PROVIDED DATA =
============================================================

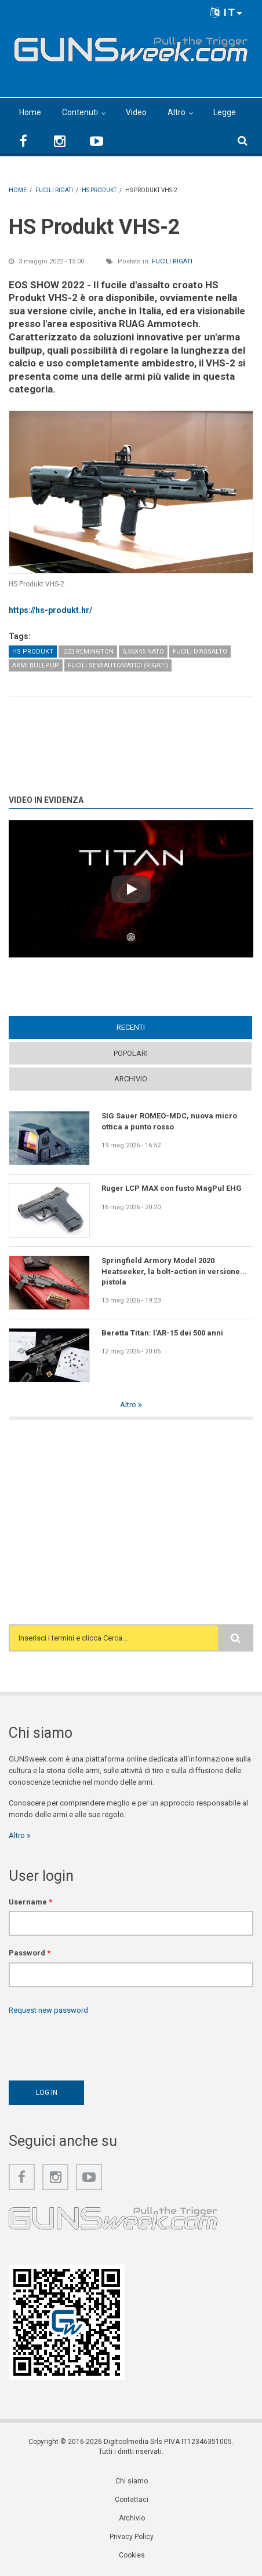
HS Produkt (32, 651)
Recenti (131, 1027)
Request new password (48, 2010)
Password (29, 1952)
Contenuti (80, 112)
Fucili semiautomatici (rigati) (118, 665)
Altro (176, 112)
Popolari (131, 1053)
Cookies (132, 2555)
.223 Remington (88, 651)
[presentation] (97, 2044)
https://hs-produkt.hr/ (50, 610)
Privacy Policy (132, 2536)
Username (30, 1902)
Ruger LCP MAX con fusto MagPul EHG (171, 1188)
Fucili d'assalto (200, 651)
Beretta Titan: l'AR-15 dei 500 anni (162, 1333)
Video (136, 112)
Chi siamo (131, 2481)
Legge (224, 112)
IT (226, 12)
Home (30, 112)
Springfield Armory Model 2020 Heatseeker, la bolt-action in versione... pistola (174, 1271)
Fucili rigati (172, 261)
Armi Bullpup (35, 665)
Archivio (130, 1078)
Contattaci (131, 2499)
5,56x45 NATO (143, 651)
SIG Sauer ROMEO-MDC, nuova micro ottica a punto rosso (169, 1121)
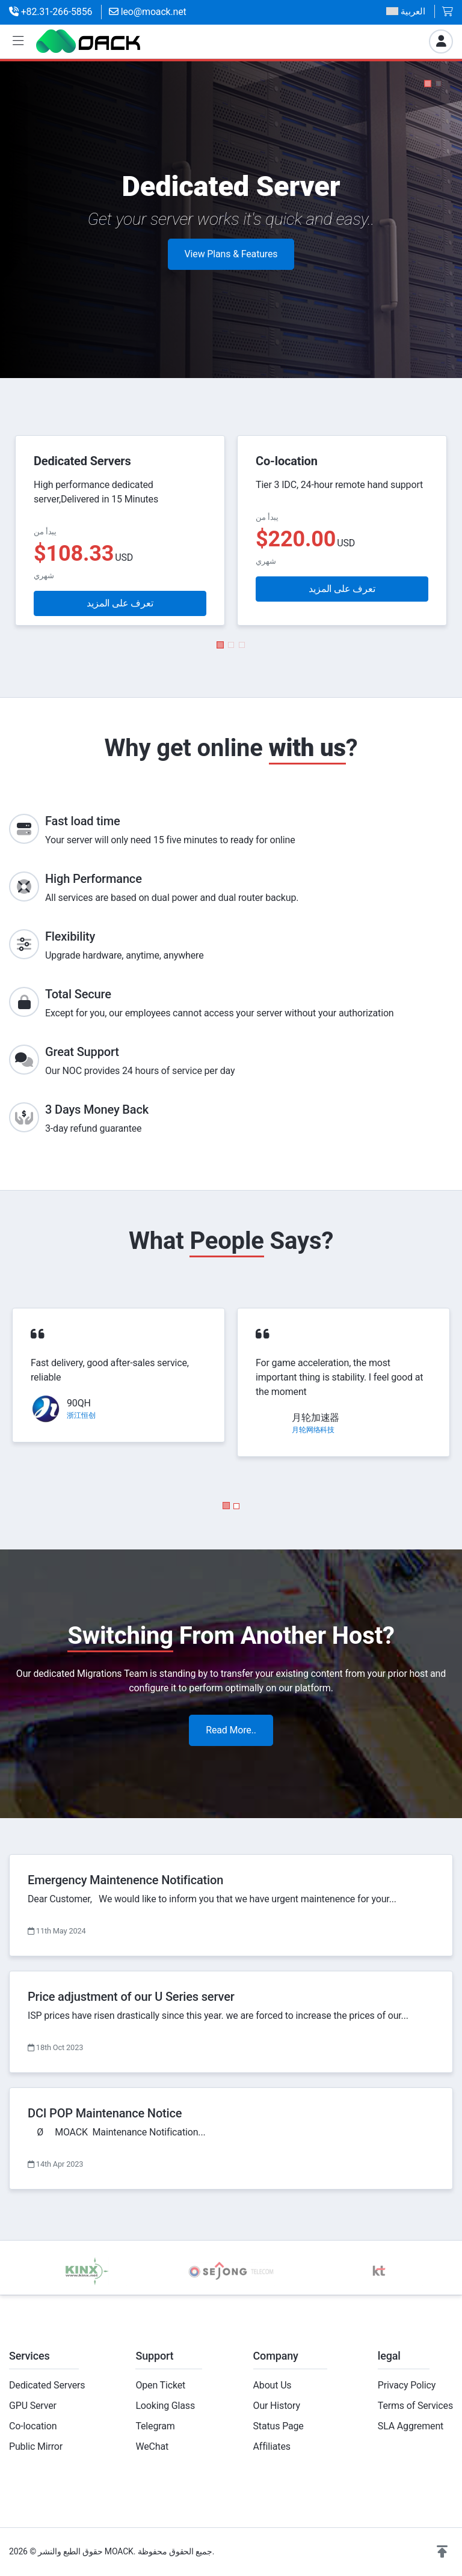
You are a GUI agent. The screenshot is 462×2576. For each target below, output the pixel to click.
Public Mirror (36, 2446)
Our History (276, 2405)
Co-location (33, 2426)
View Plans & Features (231, 259)
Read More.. (231, 1730)
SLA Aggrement (410, 2426)
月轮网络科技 (313, 1430)
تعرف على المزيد (120, 603)
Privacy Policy (407, 2385)
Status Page (278, 2426)
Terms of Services (415, 2405)
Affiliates (272, 2446)
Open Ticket (160, 2385)
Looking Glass (165, 2405)
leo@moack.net (147, 11)
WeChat (151, 2446)
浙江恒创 (81, 1415)
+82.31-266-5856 (50, 11)
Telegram (154, 2426)
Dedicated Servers (47, 2385)
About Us (272, 2385)
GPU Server (33, 2405)
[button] (18, 41)
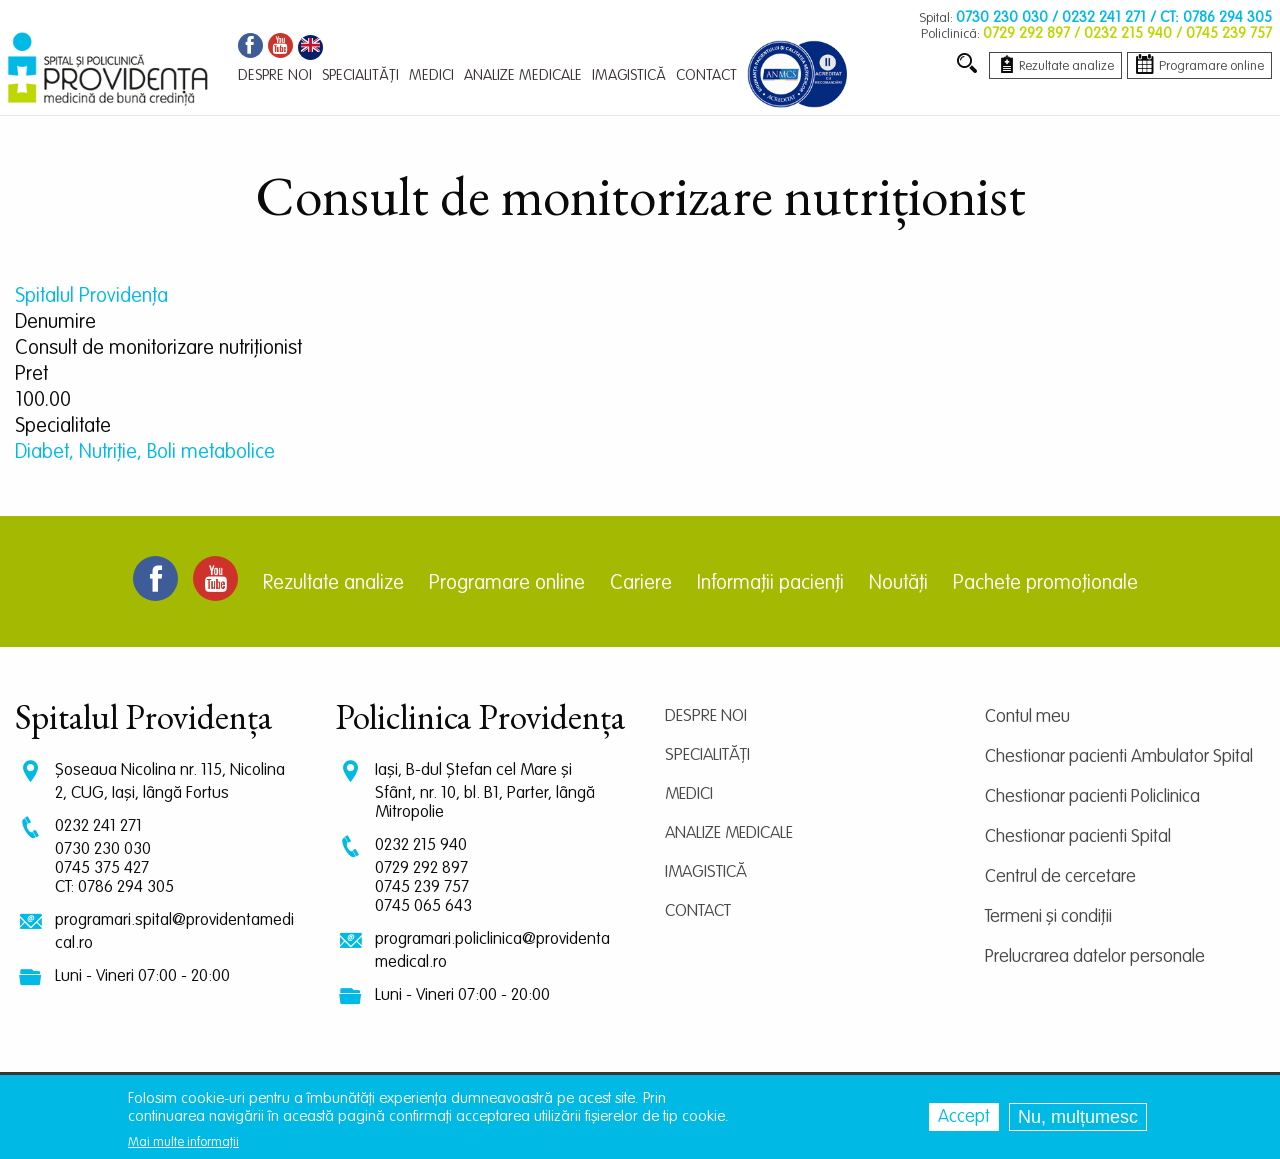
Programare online (507, 584)
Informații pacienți (770, 584)
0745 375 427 (102, 868)
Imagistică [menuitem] (629, 75)
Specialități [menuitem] (360, 75)
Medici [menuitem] (431, 75)
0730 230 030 (103, 849)
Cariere (641, 584)
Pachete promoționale (1045, 584)
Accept (964, 1118)
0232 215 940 (421, 845)
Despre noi (706, 716)
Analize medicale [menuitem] (523, 75)
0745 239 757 (422, 887)
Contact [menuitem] (706, 75)
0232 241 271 (98, 826)
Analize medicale (729, 833)
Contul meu (1027, 717)
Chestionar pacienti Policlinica (1092, 797)
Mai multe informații (183, 1143)
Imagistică (706, 872)
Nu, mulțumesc (1078, 1118)
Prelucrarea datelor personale (1095, 957)
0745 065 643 (423, 906)
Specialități (707, 755)
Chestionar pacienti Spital (1078, 837)
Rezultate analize (333, 584)
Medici (689, 794)
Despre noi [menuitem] (275, 75)
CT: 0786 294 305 (114, 887)
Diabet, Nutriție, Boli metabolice (145, 453)
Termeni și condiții (1048, 917)
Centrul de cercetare (1060, 877)
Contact (698, 911)
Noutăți (898, 584)
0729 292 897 (421, 868)
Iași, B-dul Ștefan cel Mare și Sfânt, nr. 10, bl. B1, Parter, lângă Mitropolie (485, 791)
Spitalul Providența (91, 297)
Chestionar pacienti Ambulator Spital (1119, 757)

============================================================

ASSIGNMENT = The lines to reproduce run from the one above containing "Privacy Policy (407, 2385)" through the one containing "Imagistică [menuitem] (629, 75)". Copy them exactly and leave out all pictures.

WRITTEN RESPONSE =
Privacy Policy (407, 2385)
Status Page (278, 2426)
Terms of Services (415, 2405)
Affiliates (272, 2446)
Open Ticket (160, 2385)
Looking Glass (165, 2405)
leo@moack.net (147, 11)
WeChat (151, 2446)
浙江恒创 (81, 1415)
+82.31-266-5856 (50, 11)
Telegram (154, 2426)
Dedicated Servers (47, 2385)
About Us (272, 2385)
GPU Server (33, 2405)
[button] (18, 41)
Programare online (507, 584)
Informații pacienți (770, 584)
0745 375 427 (102, 868)
Imagistică [menuitem] (629, 75)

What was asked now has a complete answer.